**Data for this task:**
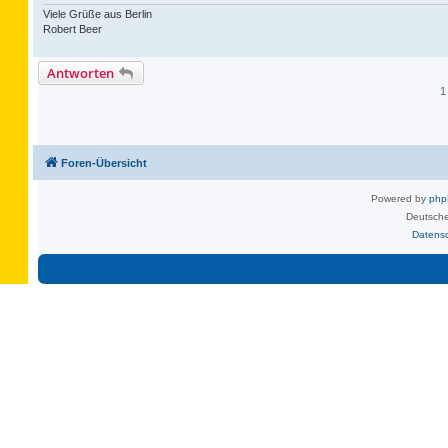
Viele Grüße aus Berlin
Robert Beer
Antworten
1
Foren-Übersicht
Powered by
ph
Deutsche
Datens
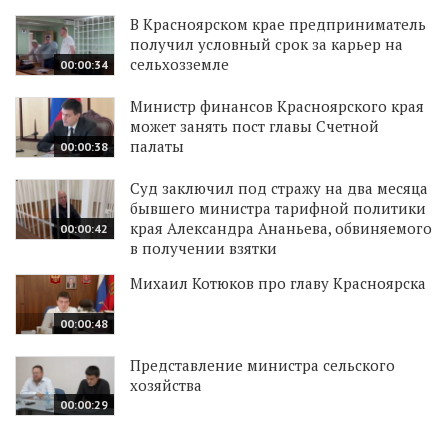
В Красноярском крае предприниматель
получил условный срок за карьер на
сельхозземле
00:00:34
Министр финансов Красноярского края
может занять пост главы Счетной
палаты
00:00:38
Суд заключил под стражу на два месяца
бывшего министра тарифной политики
края Александра Ананьева, обвиняемого
00:00:42
в получении взятки
Михаил Котюков про главу Красноярска
00:00:48
Представление министра сельского
хозяйства
00:00:29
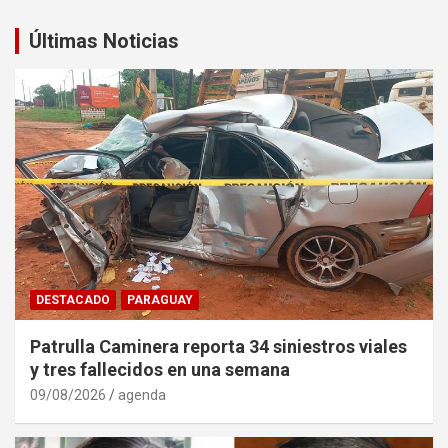
Últimas Noticias
DESTACADO
PARAGUAY
Patrulla Caminera reporta 34 siniestros viales
y tres fallecidos en una semana
09/08/2026
agenda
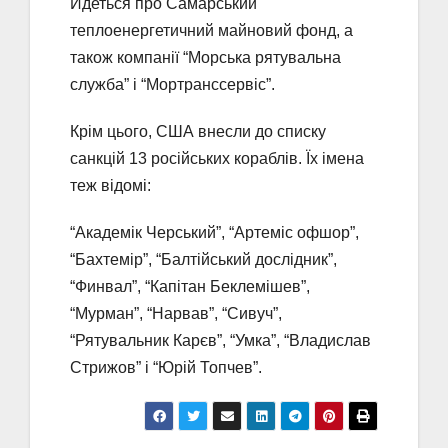
Йдеться про Самарський
теплоенергетичний майновий фонд, а
також компанії “Морська рятувальна
служба” і “Мортранссервіс”.
Крім цього, США внесли до списку
санкцій 13 російських кораблів. Їх імена
теж відомі:
“Академік Черський”, “Артеміс офшор”,
“Бахтемір”, “Балтійський дослідник”,
“Финвал”, “Капітан Беклемішев”,
“Мурман”, “Нарвав”, “Сивуч”,
“Рятувальник Карєв”, “Умка”, “Владислав
Стрижов” і “Юрій Топчев”.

**Your assignment:**
Set down the data above exactly as written. Omit the pictures.

**Finished task:**
Viele Grüße aus Berlin
Robert Beer
Antworten
1
Foren-Übersicht
Powered by
ph
Deutsche
Datens
В Красноярском крае предприниматель
получил условный срок за карьер на
сельхозземле
00:00:34
Министр финансов Красноярского края
может занять пост главы Счетной
палаты
00:00:38
Суд заключил под стражу на два месяца
бывшего министра тарифной политики
края Александра Ананьева, обвиняемого
00:00:42
в получении взятки
Михаил Котюков про главу Красноярска
00:00:48
Представление министра сельского
хозяйства
00:00:29
Últimas Noticias
DESTACADO
PARAGUAY
Patrulla Caminera reporta 34 siniestros viales
y tres fallecidos en una semana
09/08/2026
agenda
Йдеться про Самарський
теплоенергетичний майновий фонд, а
також компанії “Морська рятувальна
служба” і “Мортранссервіс”.
Крім цього, США внесли до списку
санкцій 13 російських кораблів. Їх імена
теж відомі:
“Академік Черський”, “Артеміс офшор”,
“Бахтемір”, “Балтійський дослідник”,
“Финвал”, “Капітан Беклемішев”,
“Мурман”, “Нарвав”, “Сивуч”,
“Рятувальник Карєв”, “Умка”, “Владислав
Стрижов” і “Юрій Топчев”.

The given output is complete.